Assigned task →
Starting at the line with "Preferences" and ending at the line with "wyróżnienie otrzymał za", print exactly the lines of the entries below. Pictures do not belong in the copy.

Collected data →
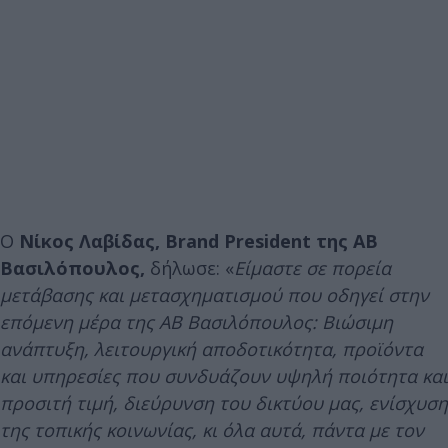
Ο
Νίκος Λαβίδας, Brand President της ΑΒ
Βασιλόπουλος,
δήλωσε: «
Είμαστε σε πορεία
μετάβασης και μετασχηματισμού που οδηγεί στην
επόμενη μέρα της ΑΒ Βασιλόπουλος: Βιώσιμη
ανάπτυξη, λειτουργική αποδοτικότητα, προϊόντα
και υπηρεσίες που συνδυάζουν υψηλή ποιότητα και
προσιτή τιμή, διεύρυνση του δικτύου μας, ενίσχυση
της τοπικής κοινωνίας, κι όλα αυτά, πάντα με τον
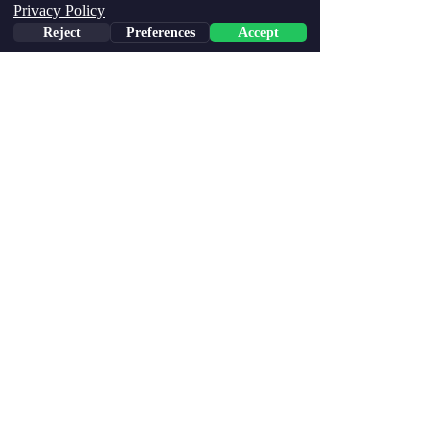
Privacy Policy
Reject
Preferences
Accept
Phone
Email
Facebook
פסיכולוגיה ומיינדסט
הצג הכול
פוסטים אחרונים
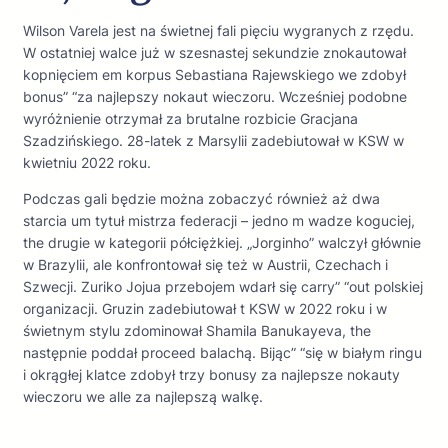
Wilson Varela jest na świetnej fali pięciu wygranych z rzędu.
W ostatniej walce już w szesnastej sekundzie znokautował
kopnięciem em korpus Sebastiana Rajewskiego we zdobył
bonus” “za najlepszy nokaut wieczoru. Wcześniej podobne
wyróżnienie otrzymał za brutalne rozbicie Gracjana
Szadzińskiego. 28-latek z Marsylii zadebiutował w KSW w
kwietniu 2022 roku.
Podczas gali będzie można zobaczyć również aż dwa
starcia um tytuł mistrza federacji – jedno m wadze koguciej,
the drugie w kategorii półciężkiej. „Jorginho” walczył głównie
w Brazylii, ale konfrontował się też w Austrii, Czechach i
Szwecji. Zuriko Jojua przebojem wdarł się carry” “out polskiej
organizacji. Gruzin zadebiutował t KSW w 2022 roku i w
świetnym stylu zdominował Shamila Banukayeva, the
następnie poddał proceed balachą. Bijąc” “się w białym ringu
i okrągłej klatce zdobył trzy bonusy za najlepsze nokauty
wieczoru we alle za najlepszą walkę.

Task answer →
Preferences
Accept
Phone
Email
Facebook
פסיכולוגיה ומיינדסט
הצג הכול
פוסטים אחרונים
Wilson Varela jest na świetnej fali pięciu wygranych z rzędu.
W ostatniej walce już w szesnastej sekundzie znokautował
kopnięciem em korpus Sebastiana Rajewskiego we zdobył
bonus” “za najlepszy nokaut wieczoru. Wcześniej podobne
wyróżnienie otrzymał za brutalne rozbicie Gracjana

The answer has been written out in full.